Say no to the $100 million bond

Proponents for the $100 million bond argue that Key Biscayne needs to invest in resiliency initiatives to safeguard our barrier island from sea level rise, flooding; to protect the village’s beaches and shorelines, harden and protect infrastructure from hurricanes.

Most Key Biscayners would agree with that argument considering the island is surrounded on all sides by ocean. Yet no shovel-ready projects, budgets or terms for the bond have been presented to validate this $100 million milestone debt request. Issues of resiliency and sustainability are part of our island’s reality!
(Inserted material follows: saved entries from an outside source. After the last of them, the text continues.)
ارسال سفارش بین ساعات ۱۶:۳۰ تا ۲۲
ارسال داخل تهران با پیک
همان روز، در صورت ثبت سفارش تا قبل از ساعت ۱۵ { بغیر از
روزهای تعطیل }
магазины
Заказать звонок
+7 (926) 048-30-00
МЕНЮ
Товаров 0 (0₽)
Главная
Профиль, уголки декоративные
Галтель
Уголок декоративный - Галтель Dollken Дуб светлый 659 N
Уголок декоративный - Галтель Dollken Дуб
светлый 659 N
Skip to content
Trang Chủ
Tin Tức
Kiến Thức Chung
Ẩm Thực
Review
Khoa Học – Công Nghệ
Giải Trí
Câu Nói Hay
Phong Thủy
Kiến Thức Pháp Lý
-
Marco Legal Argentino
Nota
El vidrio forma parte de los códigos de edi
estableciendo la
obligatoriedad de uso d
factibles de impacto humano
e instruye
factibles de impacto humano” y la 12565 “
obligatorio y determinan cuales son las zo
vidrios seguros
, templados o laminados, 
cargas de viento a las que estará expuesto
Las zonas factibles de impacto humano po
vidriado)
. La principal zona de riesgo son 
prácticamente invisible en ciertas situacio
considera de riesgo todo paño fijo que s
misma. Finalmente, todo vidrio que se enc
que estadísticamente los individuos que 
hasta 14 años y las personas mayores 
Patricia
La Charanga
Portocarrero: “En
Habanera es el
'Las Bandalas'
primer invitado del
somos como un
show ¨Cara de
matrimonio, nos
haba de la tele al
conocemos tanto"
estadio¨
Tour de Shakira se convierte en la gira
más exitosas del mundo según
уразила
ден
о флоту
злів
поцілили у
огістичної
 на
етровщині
The justification for the $100 million bond, however, is predicated on a false premise -- the island needs an immediate injection of $100 million to invest in resiliency initiatives that either have been ignored or are desperately needed.

Key Biscayne taxpayers and the village government have continuously invested in various resilience initiatives since the island’s incorporation in 1991. Since September 1998, the village implemented a floodplain mitigation management plan to align with FEMA’s National Flood Insurance Program (NFIP), which allows property owners and renters to obtain flood insurance.

The village revised its building and zoning ordinances and codes to regulate new construction in floodplain areas to be raised to withstand floods. In 1996, the village completed a stormwater management system to address the island’s chronic flooding problems, installing catch basins connected to state-of-the-art deep injection wells to minimize flood damage.

The storm-water system needs rehabilitation, and the council in September 2019 approved an increase in the stormwater tax utility by 50% to fund the maintenance, as well as a $19 million stormwater utility bond to upgrade the system pipes and structures. The stormwater bond is excluded from the $100 million bond.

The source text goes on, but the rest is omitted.